While gas chromatography is probably the best way to test for the compounds associated with bad breath, it has a few drawbacks. Gas chromatographs are very expensive, and need staff with special training to operate them. The equipment is not portable, and needs a lot of time to make each breath measurement.
You really don't need a full-range gas chromatograph to test for the compounds that cause bad breath. That's a bit like using a Ferrari to go to the local store. Sure, it'll do the job for you, but it's much more than you need!
When it was realised that bad breath is mostly caused by just 3 sulfur compounds, somebody had the bright idea to build a bad breath tester that measures only sulfides related to those 3 compounds. That made things a lot simpler!
So the Halimeter was designed to measure overall levels of sulfide gases. A Halimeter does not specifically measure the individual levels of Volatile Sulfur Compounds in a person's breath. It measures the general level of sulfides, which is an approximate measurement of the "bad smell" gases.
Since a Halimeter doesn't detect individual compounds at all, but instead just measures the overall levels of sulfides, Halimeters are less accurate than gas chromatography. Also, some chemicals frequently found in mouthwashes such as alcohol and some oils can interfere with the results.
The advantages of using a Halimeter rather than a gas chromatograph are that a Halimeter requires no special training to use, is portable, and breath measurements can be made quickly. Most importantly, the device itself is much cheaper.
So, the Halimeter is:
Remember we said that gas chromatography was way too expensive as a bad breath tester for a dental office?
There is now one exception.
The Oral Chroma is a small, portable gas chromatograph that is widely used in dental offices and university departments of dentistry.
The Oral Chroma costs much less and is simpler to use than conventional gas chromatographs because it has been designed as a very specialised device, able to detect only 3 compounds - the ones that result in bad breath!
The Oral Chroma measures the Volatile Sulfur Compounds hydrogen sulfide, methyl mercaptan, and dimethyl sulfide and displays each gas concentration on a computer screen.
Being able to measure each component separately helps to identify the exact cause of bad breath. Then, during treatment, the dentist can check to see if treatment is working, and also lets the patient see the treatment results too.

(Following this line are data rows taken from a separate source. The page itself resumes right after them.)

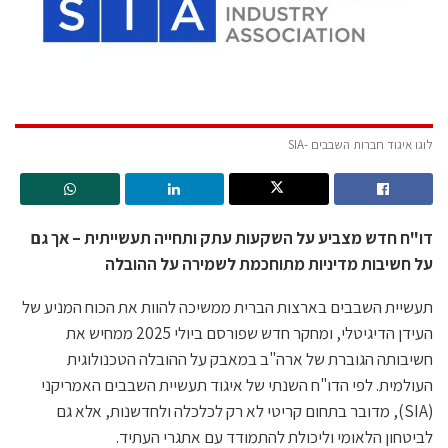
לוגו איגוד חברות השבבים -SIA
דו"ח חדש מצביע על השקעות עתק ותחייה תעשייתית – אך גם
על חשיבות מדיניות מתוחכמת לשמירה על ההובלה
תעשיית השבבים בארצות הברית ממשיכה להוות את הכוח המניע של
העידן הדיגיטלי, ומחקר חדש שפורסם ביולי 2025 ממחיש את
חשיבותה הגוברת של ארה"ב במאבק על ההובלה הטכנולוגית
העולמית. לפי הדו"ח השנתי של איגוד תעשיית השבבים האמריקני
(SIA), מדובר בתחום קריטי לא רק לכלכלה ולחדשנות, אלא גם
לביטחון הלאומי וליכולת להתמודד עם אתגרי העתיד.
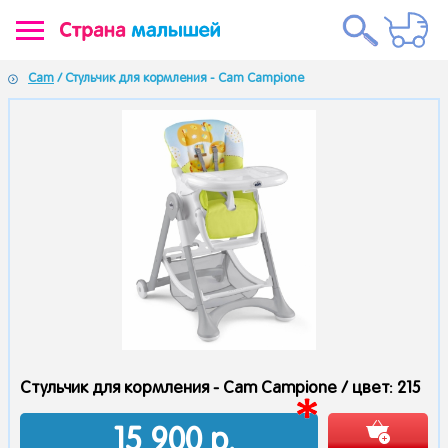
Cam
/ Стульчик для кормления - Cam Campione
Стульчик для кормления - Cam Campione /
цвет: 215
15 900
р.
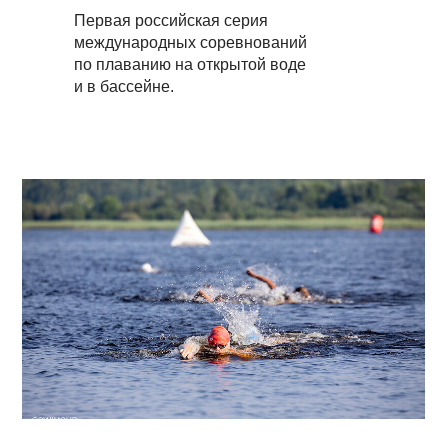
Первая российская серия
международных соревнований
по плаванию на открытой воде
и в бассейне.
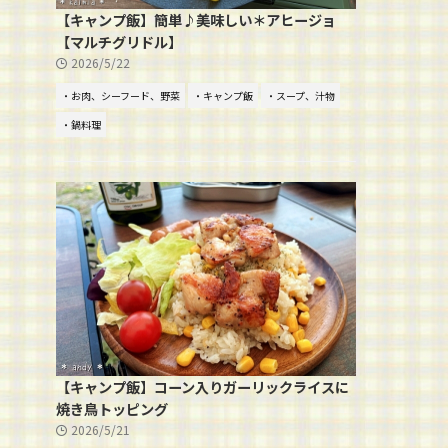
【キャンプ飯】簡単♪美味しい＊アヒージョ
【マルチグリドル】
2026/5/22
・お肉、シーフード、野菜
・キャンプ飯
・スープ、汁物
・鍋料理
【キャンプ飯】コーン入りガーリックライスに
焼き鳥トッピング
2026/5/21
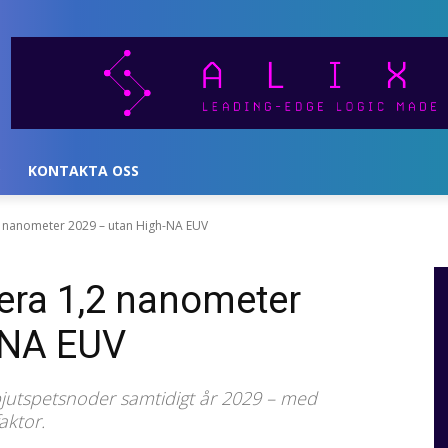
KONTAKTA OSS
2 nanometer 2029 – utan High-NA EUV
era 1,2 nanometer
-NA EUV
utspetsnoder samtidigt år 2029 – med
aktor.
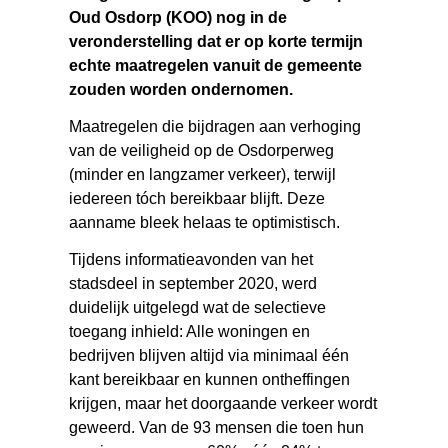
Oud Osdorp (KOO) nog in de
veronderstelling dat er op korte termijn
echte maatregelen vanuit de gemeente
zouden worden ondernomen.
Maatregelen die bijdragen aan verhoging
van de veiligheid op de Osdorperweg
(minder en langzamer verkeer), terwijl
iedereen tóch bereikbaar blijft. Deze
aanname bleek helaas te optimistisch.
Tijdens informatieavonden van het
stadsdeel in september 2020, werd
duidelijk uitgelegd wat de selectieve
toegang inhield: Alle woningen en
bedrijven blijven altijd via minimaal één
kant bereikbaar en kunnen ontheffingen
krijgen, maar het doorgaande verkeer wordt
geweerd. Van de 93 mensen die toen hun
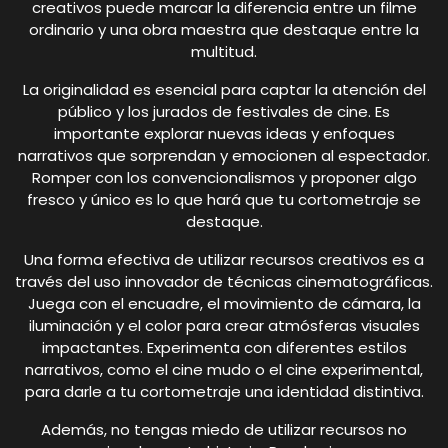
creativos puede marcar la diferencia entre un filme
ordinario y una obra maestra que destaque entre la
multitud.
La originalidad es esencial para captar la atención del
público y los jurados de festivales de cine. Es
importante explorar nuevas ideas y enfoques
narrativos que sorprendan y emocionen al espectador.
Romper con los convencionalismos y proponer algo
fresco y único es lo que hará que tu cortometraje se
destaque.
Una forma efectiva de utilizar recursos creativos es a
través del uso innovador de técnicas cinematográficas.
Juega con el encuadre, el movimiento de cámara, la
iluminación y el color para crear atmósferas visuales
impactantes. Experimenta con diferentes estilos
narrativos, como el cine mudo o el cine experimental,
para darle a tu cortometraje una identidad distintiva.
Además, no tengas miedo de utilizar recursos no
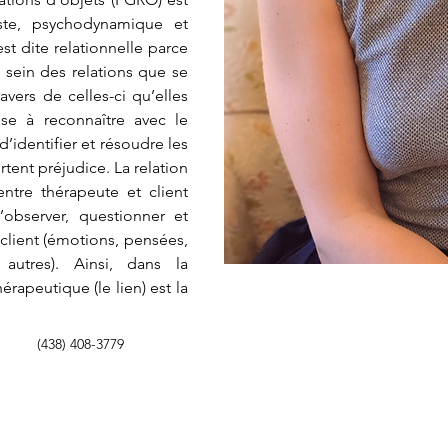
ste, psychodynamique et 
st dite relationnelle parce 
 sein des relations que se 
avers de celles-ci qu’elles 
se à reconnaître avec le 
’identifier et résoudre les 
rtent préjudice. La relation 
ntre thérapeute et client 
observer, questionner et 
ient (émotions, pensées, 
utres). Ainsi, dans la 
́rapeutique (le lien) est la 
(438) 408-3779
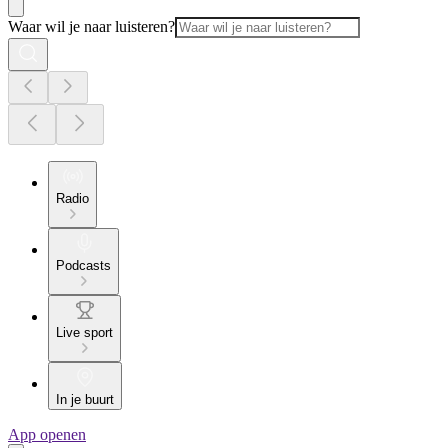
Waar wil je naar luisteren?
Radio
Podcasts
Live sport
In je buurt
App openen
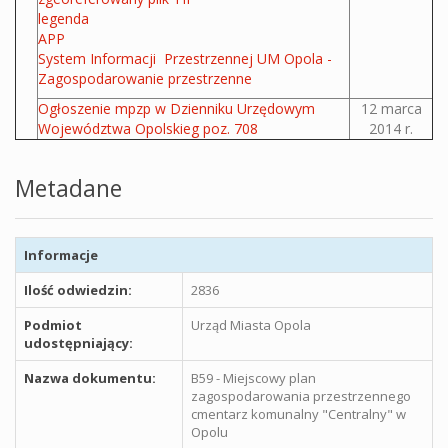
legenda
APP
System Informacji Przestrzennej UM Opola -
Zagospodarowanie przestrzenne
Ogłoszenie mpzp w Dzienniku Urzędowym
12 marca
Województwa Opolskieg poz. 708
2014 r.
Metadane
Informacje
Ilość odwiedzin:
2836
Podmiot
Urząd Miasta Opola
udostępniający:
Nazwa dokumentu:
B59 - Miejscowy plan
zagospodarowania przestrzennego
cmentarz komunalny "Centralny" w
Opolu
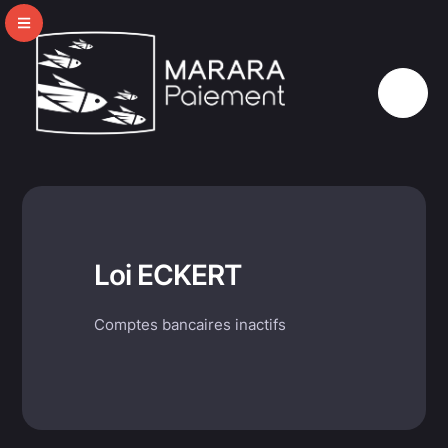
Loi ECKERT
Comptes bancaires inactifs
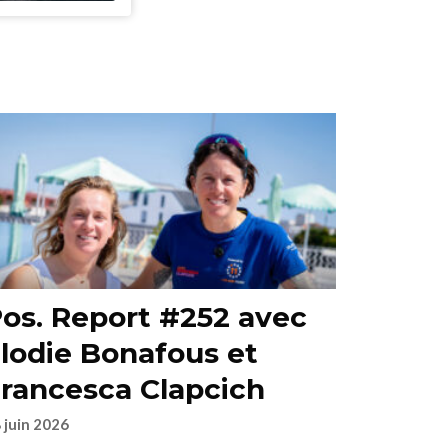
os. Report #252 avec
lodie Bonafous et
rancesca Clapcich
 juin 2026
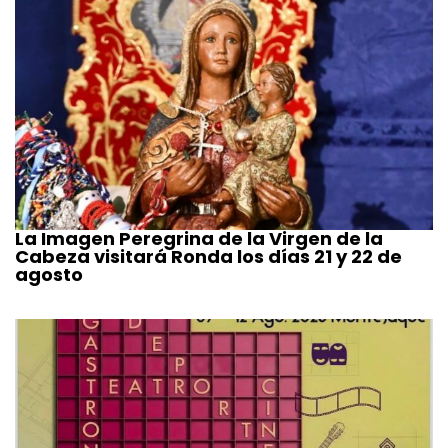
La Imagen Peregrina de la Virgen de la
Cabeza visitará Ronda los días 21 y 22 de
agosto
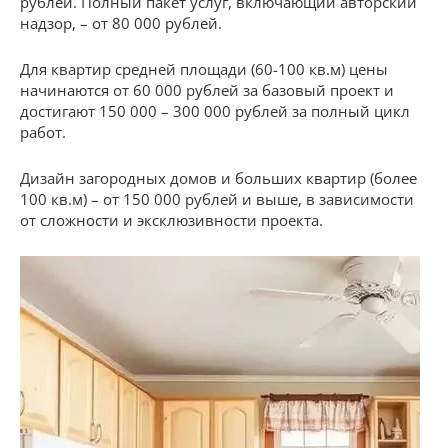
рублей. Полный пакет услуг, включающий авторский
надзор, – от 80 000 рублей.
Для квартир средней площади (60-100 кв.м) цены
начинаются от 60 000 рублей за базовый проект и
достигают 150 000 – 300 000 рублей за полный цикл
работ.
Дизайн загородных домов и больших квартир (более
100 кв.м) – от 150 000 рублей и выше, в зависимости
от сложности и эксклюзивности проекта.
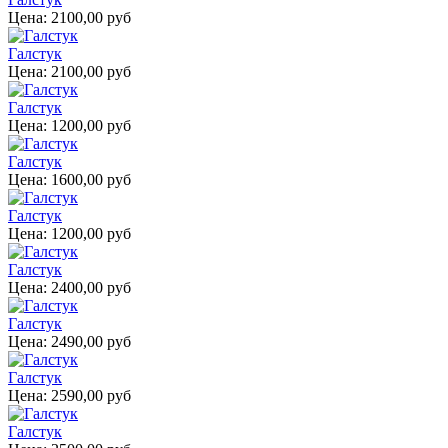
Цена:
2100,00 руб
Галстук
Цена:
2100,00 руб
Галстук
Цена:
1200,00 руб
Галстук
Цена:
1600,00 руб
Галстук
Цена:
1200,00 руб
Галстук
Цена:
2400,00 руб
Галстук
Цена:
2490,00 руб
Галстук
Цена:
2590,00 руб
Галстук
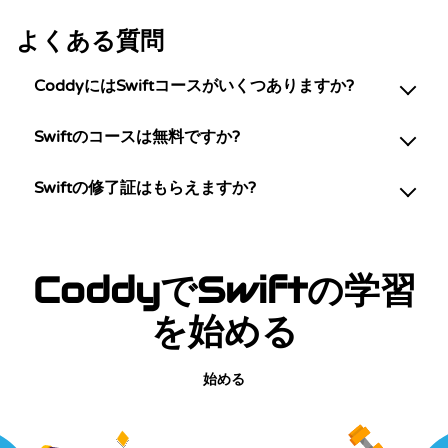
よくある質問
CoddyにはSwiftコースがいくつありますか?
Swiftのコースは無料ですか?
Swiftの修了証はもらえますか?
CoddyでSwiftの学習
を始める
始める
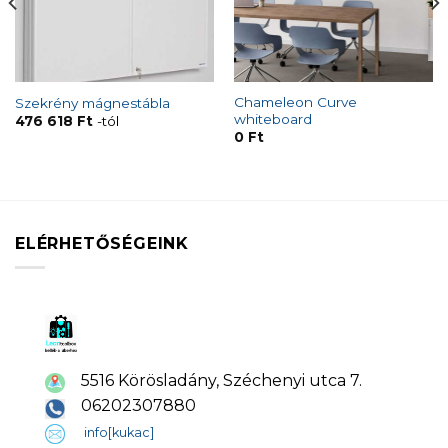
Chameleon Curve
Szekrény mágnestábla
whiteboard
476 618
Ft
-tól
0
Ft
ELÉRHETŐSÉGEINK
5516 Körösladány, Széchenyi utca 7.
06202307880
info[kukac]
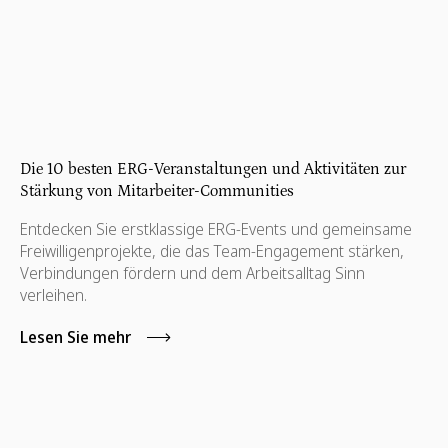
Die 10 besten ERG-Veranstaltungen und Aktivitäten zur
Stärkung von Mitarbeiter-Communities
Entdecken Sie erstklassige ERG-Events und gemeinsame
Freiwilligenprojekte, die das Team-Engagement stärken,
Verbindungen fördern und dem Arbeitsalltag Sinn
verleihen.
Lesen Sie mehr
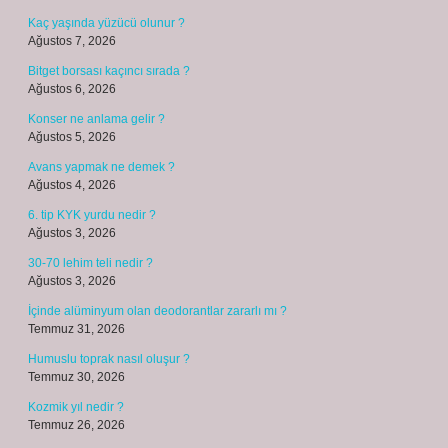
Kaç yaşında yüzücü olunur ?
Ağustos 7, 2026
Bitget borsası kaçıncı sırada ?
Ağustos 6, 2026
Konser ne anlama gelir ?
Ağustos 5, 2026
Avans yapmak ne demek ?
Ağustos 4, 2026
6. tip KYK yurdu nedir ?
Ağustos 3, 2026
30-70 lehim teli nedir ?
Ağustos 3, 2026
İçinde alüminyum olan deodorantlar zararlı mı ?
Temmuz 31, 2026
Humuslu toprak nasıl oluşur ?
Temmuz 30, 2026
Kozmik yıl nedir ?
Temmuz 26, 2026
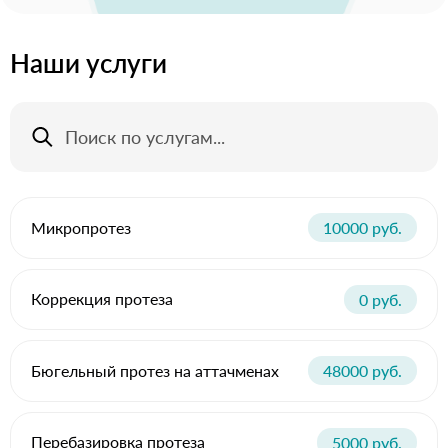
Наши услуги
Микропротез
10000 руб.
Коррекция протеза
0 руб.
Бюгельный протез на аттачменах
48000 руб.
Перебазировка протеза
5000 руб.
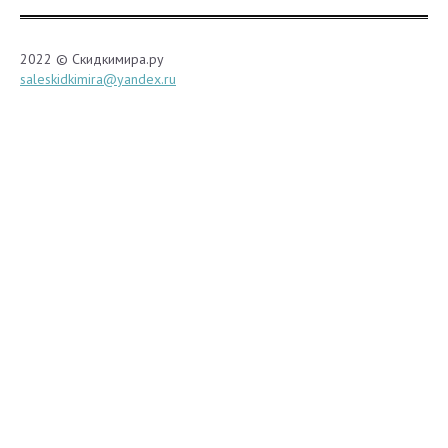
2022 © Скидкимира.ру
saleskidkimira@yandex.ru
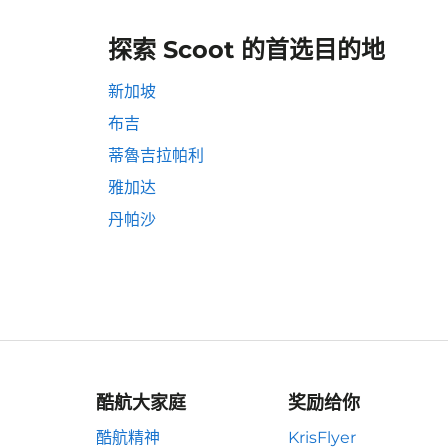
探索 Scoot 的首选目的地
新加坡
布吉
蒂魯吉拉帕利
雅加达
丹帕沙
酷航大家庭
奖励给你
酷航精神
KrisFlyer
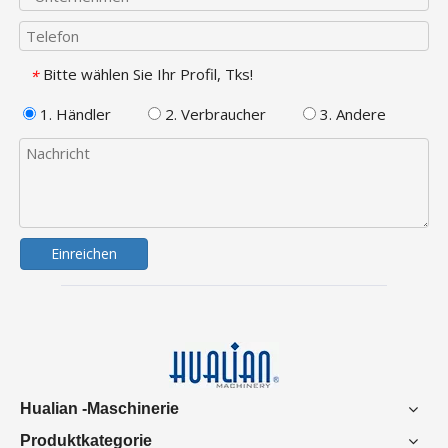
Bitte wählen Sie Ihr Profil, Tks!
*
1. Händler
2. Verbraucher
3. Andere
Einreichen
Hualian -Maschinerie
Produktkategorie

Because it is a very simple design, dedicated to measuring just the 3 gases involved in bad breath, the Oral Chroma bad breath tester doesn't need any special staff or training to operate. Anyone can operate the OralChroma quite simply and easily.
After taking a sample of the air in your mouth with a small plastic syringe, it takes about 8 minutes to get the results, which can be displayed as a chart on a notebook computer. Simple!
This is the most accurate bad breath tester, because it measures each gas responsible for bad breath separately, whereas the Halimeter measures the total levels of all sulfides. It can't tell you which particular gas is the worst.
To be honest, it probably doesn't matter too much which bad breath detector is used - they will both give solid scientific proof of whether you have bad breath, and whether things are improving or not with treatment. The Oral Chroma bad breath tester can just give you a bit more information, if you are keen to know the exact details! I recommend it!
You will have to phone around dental offices in your area to ask if they have an Oral Chroma machine. It may take some detective work!